La souveraineté est pour reprendre le Doyen Maurice Kamto citant le Professeur Paul Isoart : « l'expression d'une volonté : celle de rester maître chez soi, mais aussi d'un pouvoir, celui de la nation ... de fixer librement, sans contraintes extérieures, les règles qui déterminent à la fois le comportement de ses gouvernants, et la vie de ceux qui constituent la nation »219(*). La souveraineté de l'Etat exprime la plénitude du pouvoir, de la puissance et Georges Scelle affirme que c'est un pouvoir « illimité et inconditionné ». Mais, à l'aune des expériences des XXème et XXIème siècles, la souveraineté doit désormais céder le pas à des valeurs universelles qui justifient sa limitation et fondent de plus en plus un droit d'ingérence et une responsabilité de protéger. Cette sorte de « dieu-soleil foudroyant » pour reprendre le Professeur Maurice Kamto est aujourd'hui confrontée à l'émergence d'un ordre public international. Quelle lecture peut-on encore faire de la souveraineté de l'Etat dans un monde où la protection des droits humains influence fondamentalement le droit international ? La souveraineté qui n'admet aucune contrainte de l'Etat en droit émanant d'un pouvoir extérieur ou supérieur est-elle indemne face au contrôle qu'effectue le Panel suite au recours des individus ? Pour répondre à cette préoccupation, nous envisagerons deux idées à savoir que le respect des droits humains incombe à l'Etat sauf dérogation à sa compétence (A). Aussi, la BM et le Panel ne bénéficie pas d'une compétence générale en matière des droits de l'homme (B).

A) Le respect des droits humains incombe à l'Etat sauf dérogation à sa compétence

Le principe de compétence de l'Etat en matière de protection des droits humains (1) et l'exception à la compétence de l'Etat en matière de protection des droits humains constitueront les deux axes de notre analyse (2).

1) Le principe de compétence de l'Etat en matière de protection des droits humains

En tant que principal sujet du droit international public, l'Etat est le seul sujet du droit qui possède la souveraineté. Elle est un attribut essentiel de l'Etat et des relations internationales tel qu'il en résulte de la Charte des Nations Unies. L'article 2 Paragraphe 1 de ce texte rappelle fort justement que : « L'organisation est fondée sur le principe de l'égalité souveraine de tous ses membres ». Il en découle dès lors que la souveraineté clamée garantit l'indépendance220(*) dans la mesure où, elle exclut la création d'une autorité supérieure à celle des Etats221(*), et admet le droit d'exercer à l'exclusion de toutes autres entités, sur un territoire les fonctions étatiques. Ainsi, l'Etat souverain a l'exclusivité et la plénitude de choisir son système politique économique, social, culturel, de légiférer, de mener des activités d'intérêt général, de conclure des traités, de développer des relations diplomatiques, et surtout en ce qui nous concerne dans ce travail, le droit veiller à la protection des droits humains sur son territoire.
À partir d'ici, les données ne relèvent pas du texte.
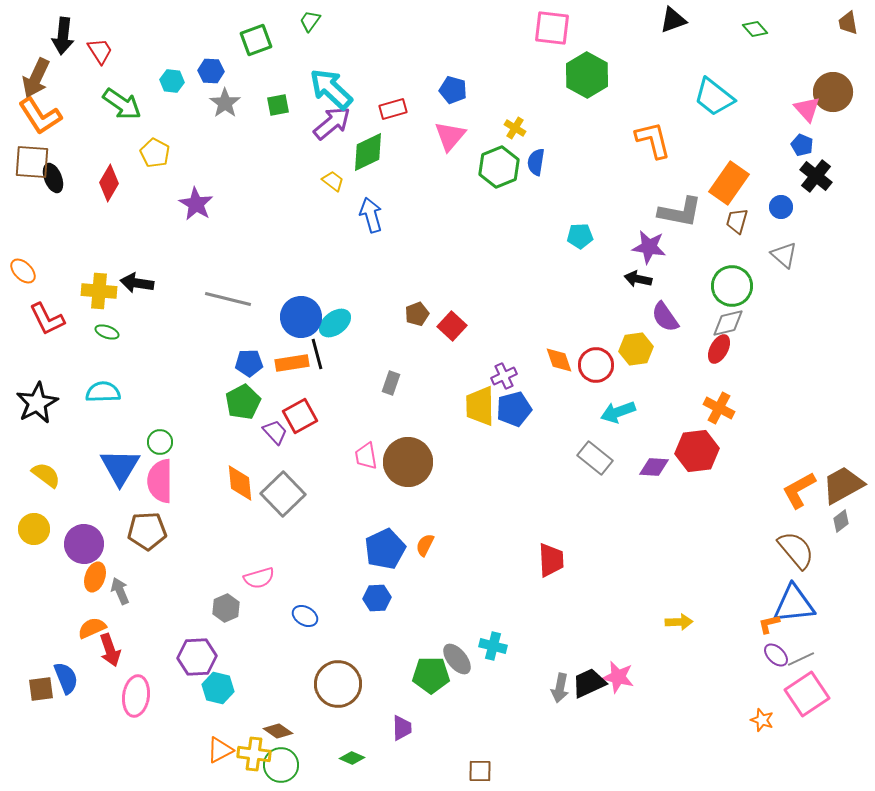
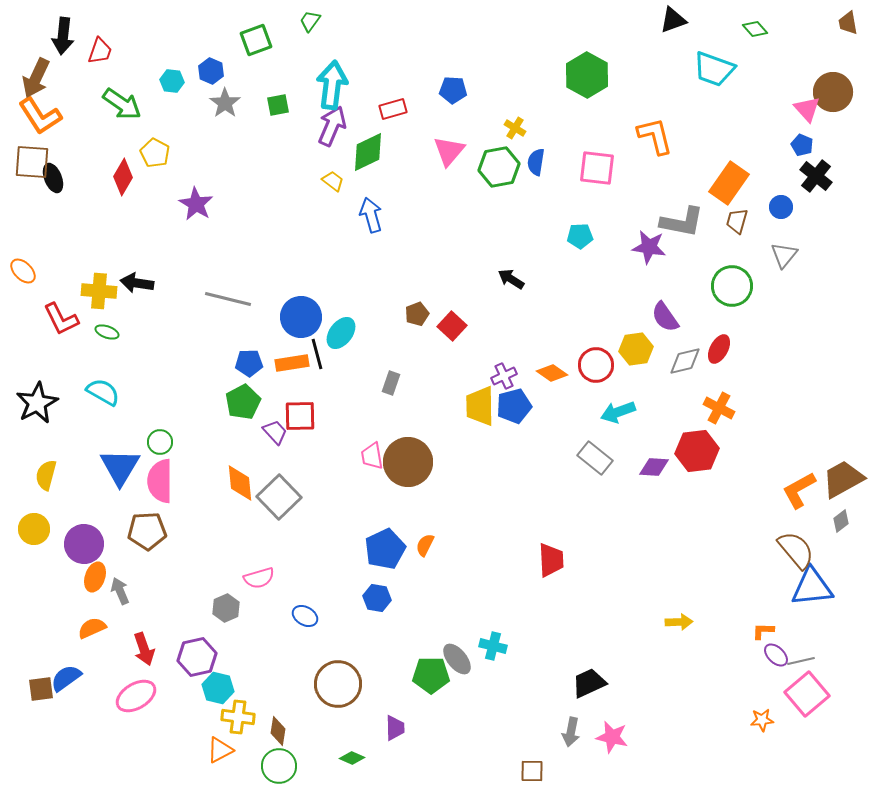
pink square at (552, 28): moved 45 px right, 140 px down
red trapezoid at (100, 51): rotated 52 degrees clockwise
blue hexagon at (211, 71): rotated 20 degrees clockwise
cyan arrow at (331, 89): moved 1 px right, 4 px up; rotated 54 degrees clockwise
blue pentagon at (453, 90): rotated 12 degrees counterclockwise
cyan trapezoid at (714, 97): moved 28 px up; rotated 18 degrees counterclockwise
purple arrow at (332, 123): moved 3 px down; rotated 27 degrees counterclockwise
pink triangle at (450, 136): moved 1 px left, 15 px down
orange L-shape at (653, 140): moved 2 px right, 4 px up
green hexagon at (499, 167): rotated 12 degrees clockwise
red diamond at (109, 183): moved 14 px right, 6 px up
gray L-shape at (680, 212): moved 2 px right, 10 px down
gray triangle at (784, 255): rotated 28 degrees clockwise
black arrow at (638, 279): moved 127 px left; rotated 20 degrees clockwise
red L-shape at (47, 319): moved 14 px right
cyan ellipse at (335, 323): moved 6 px right, 10 px down; rotated 16 degrees counterclockwise
gray diamond at (728, 323): moved 43 px left, 38 px down
orange diamond at (559, 360): moved 7 px left, 13 px down; rotated 36 degrees counterclockwise
cyan semicircle at (103, 392): rotated 32 degrees clockwise
blue pentagon at (514, 409): moved 3 px up
red square at (300, 416): rotated 28 degrees clockwise
pink trapezoid at (366, 456): moved 6 px right
yellow semicircle at (46, 475): rotated 112 degrees counterclockwise
brown trapezoid at (843, 485): moved 6 px up
gray square at (283, 494): moved 4 px left, 3 px down
blue hexagon at (377, 598): rotated 12 degrees clockwise
blue triangle at (794, 604): moved 18 px right, 17 px up
orange L-shape at (769, 624): moved 6 px left, 7 px down; rotated 15 degrees clockwise
red arrow at (110, 650): moved 34 px right, 1 px up
purple hexagon at (197, 657): rotated 9 degrees counterclockwise
gray line at (801, 659): moved 2 px down; rotated 12 degrees clockwise
pink star at (618, 677): moved 6 px left, 60 px down
blue semicircle at (66, 678): rotated 104 degrees counterclockwise
gray arrow at (560, 688): moved 11 px right, 44 px down
pink square at (807, 694): rotated 6 degrees counterclockwise
pink ellipse at (136, 696): rotated 51 degrees clockwise
orange star at (762, 720): rotated 25 degrees counterclockwise
purple trapezoid at (402, 728): moved 7 px left
brown diamond at (278, 731): rotated 64 degrees clockwise
yellow cross at (254, 754): moved 16 px left, 37 px up
green circle at (281, 765): moved 2 px left, 1 px down
brown square at (480, 771): moved 52 px right
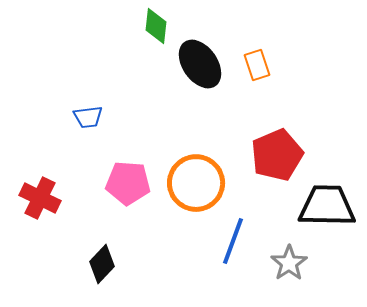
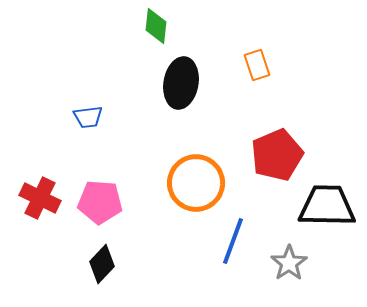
black ellipse: moved 19 px left, 19 px down; rotated 45 degrees clockwise
pink pentagon: moved 28 px left, 19 px down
Cette conception absolutiste de la souveraineté peut neutraliser, du moins contrecarrer l'action du Panel, car, l'Etat demeure en raison de sa compétence territoriale, investi d'importants pouvoirs en matière de protection des droits humains.

Cependant, du fait de l'approche contemporaine du « domaine réservé »222(*) de l'Etat, le mécanisme du recours auprès du Panel peut s'exercer sans risque de voir la souveraineté s'ériger en obstacle à la protection des droits humains.

2) L'exception à la compétence de l'Etat en matière des droits de l'homme

L'interprétation stricte des limitations à la souveraineté des Etats est un principe posé par la Cour permanente de justice internationale dans l'affaire du lotus (1927) qui opposait la France à la Turquie : « Les limitations de l'indépendance des Etats ne se présument pas ». De même, dans l'affaire des essais nucléaires dans le Pacifique (1974), la CIJ réaffirma sa position traditionnelle : « Lorsque des Etats font des déclarations qui limitent leur liberté d'action future une interprétation restrictive s'impose».

Si la souveraineté signifie le pouvoir de l'Etat de décider lui-même, sans être soumis en droit à un pouvoir extérieur et supérieur elle ne dispense pas l'Etat de respecter ses propres engagements et le droit international. C'est dans ce sens qu'on est passé du domaine réservé par nature qui reconnaissait à l'Etat la responsabilité de déterminer les matières réservées à sa liberté totale, à une approche contemporaine du domaine réservé, laquelle affirme le rôle décisif du droit international pour fixer le domaine de compétence « exclusive »des Etats223(*). En bref, la souveraineté n'est nullement contradictoire avec l'existence du droit international auquel elle est indissolublement liée224(*).

Les droits de l'Homme fournissent un exemple du caractère relatif du domaine réservé et partant de la souveraineté. En effet, si l'on se réfère au Professeur R.-J. Dupuy, «les droits de l'homme sont patrimoine commun de l'humanité »225(*) et rendent de plus en plus illusoires le recours au domaine réservé de l'Etat. « Certes, nous ne vivons pas dans une société internationale apaisée et policée: des horreurs s'y commettent chaque jour et des pratiques que l'on peut parfaitement considérer comme répréhensibles et moralement condamnables y sont tolérées tout en ne se heurtant pas à des objections de nature juridique. Il n'empêche qu'au terme d'une lente évolution, qui n'est pas allée sans à coups, l'humanité s'est mise à adhérer à un minimum - oh, encore un strict minimum! - de valeurs communes qui sont à l'origine d'un ordre public international, encore très embryonnaire, mais dont l'existence n'en est pas moins indiscutable. C'est cette idée que traduit la notion de jus cogens, définie par le très fameux article 53 de la Convention de Vienne sur le droit des traités de 1969 »226(*).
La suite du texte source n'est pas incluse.